A CLASS OF STEGANOGRAPHIC PROTOCOLS

Minimum Protocols for the Insertion of Messages
into Random or Pseudorandom Data

(Posted to sci.crypt.research, 29th Nov 1994)

[The term STEGOTEXT has been coined to denote the result of a Steganographic process - cf Ciphertext]

1. INTRODUCTION

Steganography is the art of hiding one message in another. In this note, the host message is defined as a block of random data - available to both sender and receiver. This, arguably, also classifies the following schemes as varieties of stream cipher.

One use of this class could be to foil traffic analysis - the sender can automatically queue messages, randomise the apparent message rate and adjust the actual message rate accordingly. This assumes sufficient bandwidth to cope with messaging requirements.

2. SCOPE

These comments apply to a group of protocols that embed a message, one bit at a time, in a block of (pseudo)random data. Implicit in these schemes is that both the sender and receiver have copies of, or can synthesise, the random data stream.

The message should be compressed and then ciphered using standard techniques before the steganography is applied. The more random the message appears, the more difficult the attack will be. The requirement for message randomness may be fulfilled by a relatively weak cipher in this context.

It is also assumed that the ratio of message to random data is quite low ie less than 1:10.

3. GENERAL

The more protocol information embedded in a stegotext the more danger there is of a compromise of the message.

The sender must be able to vary certain parameters of the stegotext such as the message to random data ratio. This imposes limits on any implied protocols.

Factors effecting these parameters could be message randomness, the randomness of the 'random data', storage capacity, transmission channel capacity, the time taken for transmission and maintaining constant or confusing levels of traffic.

If the random data source is not random ie it is a distinct message such as a picture or a sound file, then the requirement would be to only modify certain bits in the file. An implicit protocol may use (say) the least significant bit of a 24-bit graphics file. This bit is probably a 'noise' bit anyway, but the protocol would have to use every least significant bit. The protocols described here allow the sender to randomly determine which bits are used.

Where there is a high random data to message ratio, the random data is totally exposed to analysis. Thus cryptographically very strong pseudorandom generators must be used.

The apparent randomness of the stegotext is probably the most important overall factor.

4. PROTOCOLS

In the following descriptions, it is assumed that there is an independent process that randomly moves a pointer along the random data to select the next protocol event ie where the next message bit is to be insinuated.

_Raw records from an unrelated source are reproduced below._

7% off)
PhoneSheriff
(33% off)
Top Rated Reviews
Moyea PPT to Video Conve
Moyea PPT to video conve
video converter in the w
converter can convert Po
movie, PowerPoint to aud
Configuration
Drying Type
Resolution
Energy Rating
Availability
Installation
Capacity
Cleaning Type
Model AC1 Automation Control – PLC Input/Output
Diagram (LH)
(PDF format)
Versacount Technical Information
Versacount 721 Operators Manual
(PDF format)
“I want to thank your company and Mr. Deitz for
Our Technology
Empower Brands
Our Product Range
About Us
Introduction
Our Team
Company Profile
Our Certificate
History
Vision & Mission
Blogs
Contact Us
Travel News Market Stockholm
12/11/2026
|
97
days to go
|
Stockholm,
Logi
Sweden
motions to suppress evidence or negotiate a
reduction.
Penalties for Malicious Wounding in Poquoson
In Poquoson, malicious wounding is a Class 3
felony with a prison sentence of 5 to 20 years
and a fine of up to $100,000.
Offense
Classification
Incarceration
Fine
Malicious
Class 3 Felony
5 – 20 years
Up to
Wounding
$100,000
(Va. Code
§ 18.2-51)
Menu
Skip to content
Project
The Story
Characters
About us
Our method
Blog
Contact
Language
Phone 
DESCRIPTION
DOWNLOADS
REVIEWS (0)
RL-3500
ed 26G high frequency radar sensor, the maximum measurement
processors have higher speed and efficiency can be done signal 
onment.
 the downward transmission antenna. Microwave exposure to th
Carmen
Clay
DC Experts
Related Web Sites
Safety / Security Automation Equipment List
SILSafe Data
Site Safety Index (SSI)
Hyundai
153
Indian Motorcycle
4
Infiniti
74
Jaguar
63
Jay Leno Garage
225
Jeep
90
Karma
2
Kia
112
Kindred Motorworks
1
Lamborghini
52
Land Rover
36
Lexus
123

If the selected point is not suitable, then the pointer will be moved along incrementally until conditions are suitable.

The algorithm for moving the pointer is constrained by the needs of the message to random data ratio.

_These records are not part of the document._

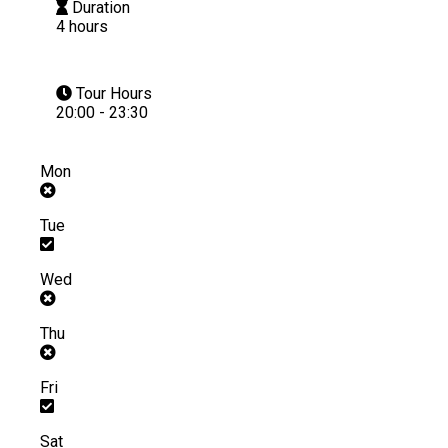
Duration
4 hours
Tour Hours
20:00 - 23:30
Mon
Tue
Wed
Thu
Fri
Sat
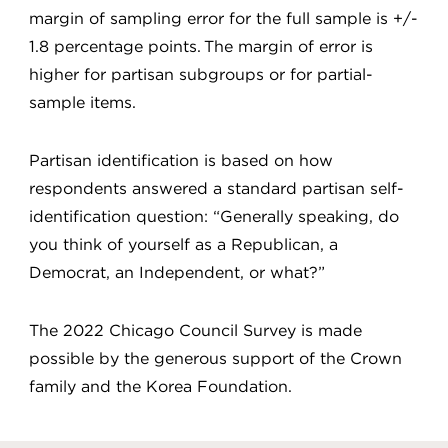
margin of sampling error for the full sample is +/-
1.8 percentage points. The margin of error is
higher for partisan subgroups or for partial-
sample items.
Partisan identification is based on how
respondents answered a standard partisan self-
identification question: “Generally speaking, do
you think of yourself as a Republican, a
Democrat, an Independent, or what?”
The 2022 Chicago Council Survey is made
possible by the generous support of the Crown
family and the Korea Foundation.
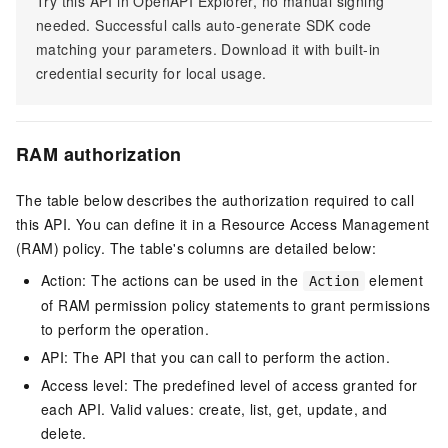
Try this API in OpenAPI Explorer, no manual signing
needed. Successful calls auto-generate SDK code
matching your parameters. Download it with built-in
credential security for local usage.
RAM authorization
The table below describes the authorization required to call
this API. You can define it in a Resource Access Management
(RAM) policy. The table's columns are detailed below:
Action: The actions can be used in the
element
Action
of RAM permission policy statements to grant permissions
to perform the operation.
API: The API that you can call to perform the action.
Access level: The predefined level of access granted for
each API. Valid values: create, list, get, update, and
delete.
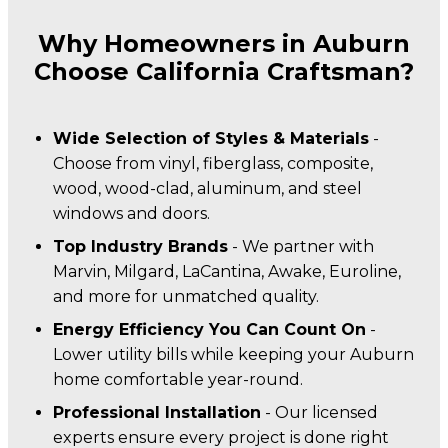
Why Homeowners in Auburn
Choose California Craftsman?
Wide Selection of Styles & Materials
-
Choose from vinyl, fiberglass, composite,
wood, wood-clad, aluminum, and steel
windows and doors.
Top Industry Brands
- We partner with
Marvin, Milgard, LaCantina, Awake, Euroline,
and more for unmatched quality.
Energy Efficiency You Can Count On
-
Lower utility bills while keeping your Auburn
home comfortable year-round.
Professional Installation
- Our licensed
experts ensure every project is done right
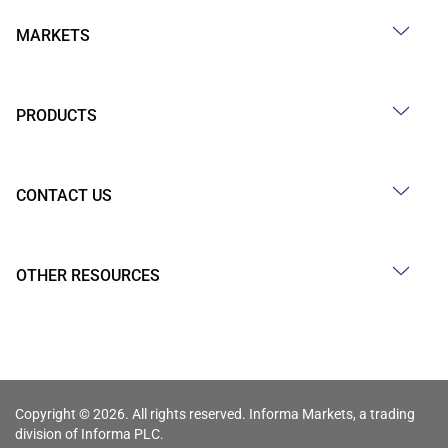
MARKETS
PRODUCTS
CONTACT US
OTHER RESOURCES
Copyright © 2026. All rights reserved. Informa Markets, a trading
division of Informa PLC.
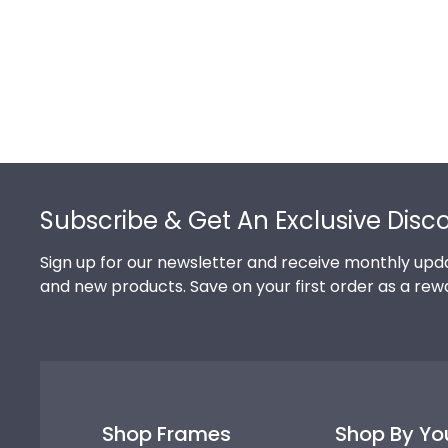
Footer
Subscribe & Get An Exclusive Disc
Sign up for our newsletter and receive monthly upda
and new products. Save on your first order as a rew
Shop Frames
Shop By Yo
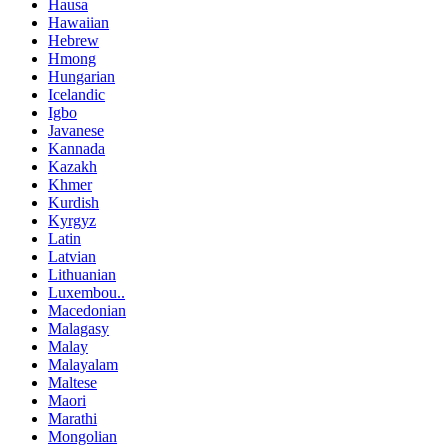
Hausa
Hawaiian
Hebrew
Hmong
Hungarian
Icelandic
Igbo
Javanese
Kannada
Kazakh
Khmer
Kurdish
Kyrgyz
Latin
Latvian
Lithuanian
Luxembou..
Macedonian
Malagasy
Malay
Malayalam
Maltese
Maori
Marathi
Mongolian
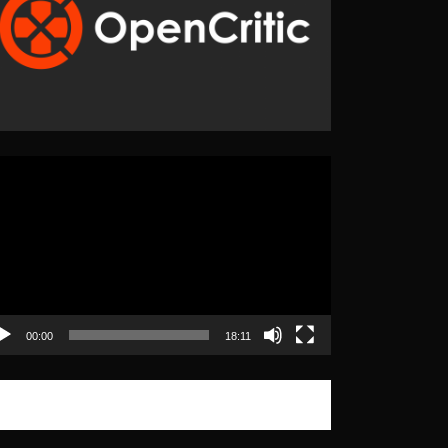
eo
yer
00:00
18:11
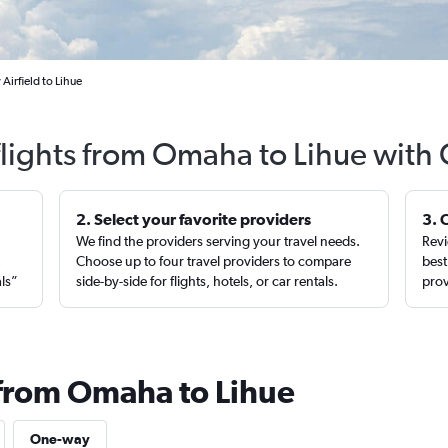
irfield to Lihue
flights from Omaha to Lihue with 
2. Select your favorite providers
3. 
We find the providers serving your travel needs.
Revi
,
Choose up to four travel providers to compare
best
als”
side-by-side for flights, hotels, or car rentals.
prov
 from Omaha to Lihue
One-way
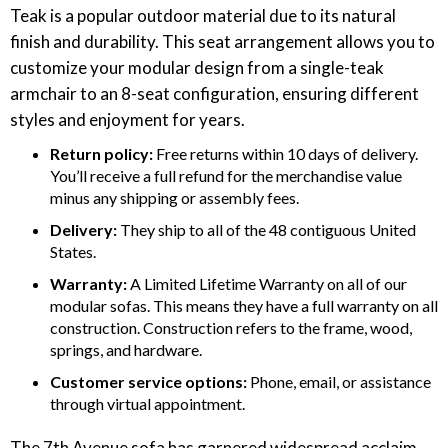
Teak is a popular outdoor material due to its natural
finish and durability. This seat arrangement allows you to
customize your modular design from a single-teak
armchair to an 8-seat configuration, ensuring different
styles and enjoyment for years.
Return policy: ‍
Free returns within 10 days of delivery.
You’ll receive a full refund for the merchandise value
minus any shipping or assembly fees.
Delivery: ‍
They ship to all of the 48 contiguous United
States.
Warranty:
A Limited Lifetime Warranty on all of our
modular sofas. This means they have a full warranty on all
construction. Construction refers to the frame, wood,
springs, and hardware.
Customer service options:
Phone, email, or assistance
through virtual appointment.
The 7th Avenue sofa has garnered widespread acclaim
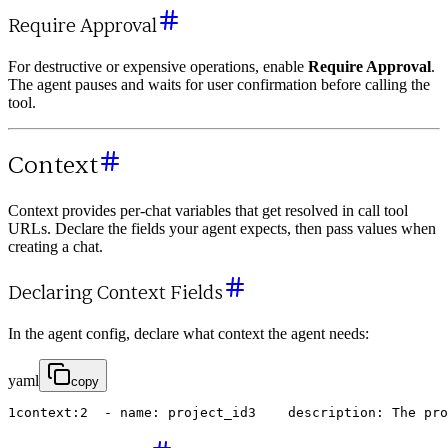
Require Approval
For destructive or expensive operations, enable
Require Approval
.
The agent pauses and waits for user confirmation before calling the
tool.
Context
Context provides per-chat variables that get resolved in call tool
URLs. Declare the fields your agent expects, then pass values when
creating a chat.
Declaring Context Fields
In the agent config, declare what context the agent needs:
yaml
copy
1
context
:
2
-
name
:
project_id
3
description
:
The
pro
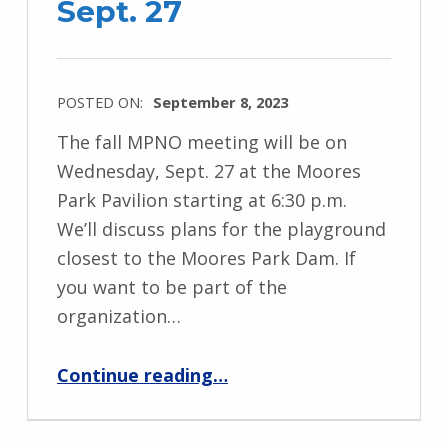
Sept. 27
POSTED ON:
September 8, 2023
The fall MPNO meeting will be on
Wednesday, Sept. 27 at the Moores
Park Pavilion starting at 6:30 p.m.
We’ll discuss plans for the playground
closest to the Moores Park Dam. If
you want to be part of the
organization…
“MPNO Meeting – Sept. 27”
Continue reading
…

The following examples attempt to explore some possibilities and are presented in an evolutionary order ie that of increasing complexity.

4.1 Bit Inversion

In this technique, a bit of particular value in the random data is chosen and then inverted. Ie a message bit of '1' is implied if a '0' is turned into a '1' and vice versa:

    1:      R1, R2, 0, R4, R5 -> R1, R2, 1, R4, R5
    0:      R1, R2, 1, R4, R5 -> R1, R2, 0, R4, R5
                    ^                    ^

The message is easily extracted by comparing the random data with the stegotext and noting every bit that is different plus its value.

4.2 Bit Insertion

Here, the bit at the insertion point is chosen to be of opposite value to the message bit. The message bit is inserted just prior to the selected bit:

    1:      R1, R2, 0, R4, R5 -> R1, R2, 1, 0, R4, R5
    0:      R1, R2, 1, R4, R5 -> R1, R2, 0, 1, R4, R5
                    ^                    ^  ^

Again, the message is easily extracted by comparing the random data with the stegotext and noting where a bit is different plus its value. The stegotext is then shifted by one bit to regain alignment and the comparison is continued to find the next bit.

4.3 Bit Deletion

The bits at the deletion point are chosen to be either a '01' or a '10' pair, depending on the value of the message bit. In the case of a '1', a '10' pair is chosen and the '1' of the pair is deleted:

    1:      R1, R2, 1, 0, R5, R6 -> R1, R2, 0, R5, R6
    0:      R1, R2, 0, 1, R5, R6 -> R1, R2, 1, R5, R6
                    ^  ^                    ^

The message is easily extracted by comparing the random data with the stegotext and noting where a bit is different plus its value. The stegotext is then shifted by one bit to regain alignment and the comparison is continued to find the next bit.

4.4 Flag Bit

Here, the selected bit is inverted, but with the proviso that the following bit coincides with the message bit:

    1:      R1, R2, R3, 1, R5 -> R1, R2, ~R3, 1, R5
    0:      R1, R2, R3, 0, R5 -> R1, R2, ~R3, 0, R5
                    ^   ^                 ^   ^

Where ~ denotes inversion. To extract the message, compare the random data with the stegotext and note the bit after each comparison failure.

4.5 Threshold Bits

This method is similar to the flag method. However, instead of taking the value of just one bit after the inversion flag, a threshold decision is made on the subsequent n random data bits where n is an odd number. Thus if n = 3, the message bit is '0' if only one or none of the 3 bits is a '1'. Two or three random bits set to '1' would indicate a message bit of value '1':

    R1, R2, R3, T1, T2, T3, R7, R8 ->
            ^   ^   ^   ^     R1, R2, ~R3, T1, T2, T3, R7, R8 
                                       ^   ^   ^   ^
    0:      T1, T2, T3 = 000, 100, 010 or 001
    1:      T1, T2, T3 = 110, 101, 011 or 111

4.6 Look-Up Table

In similar vein to the threshold scheme, the parity of, or any other n:1 bit function of a number of bits in the random data stream could determine the message bit.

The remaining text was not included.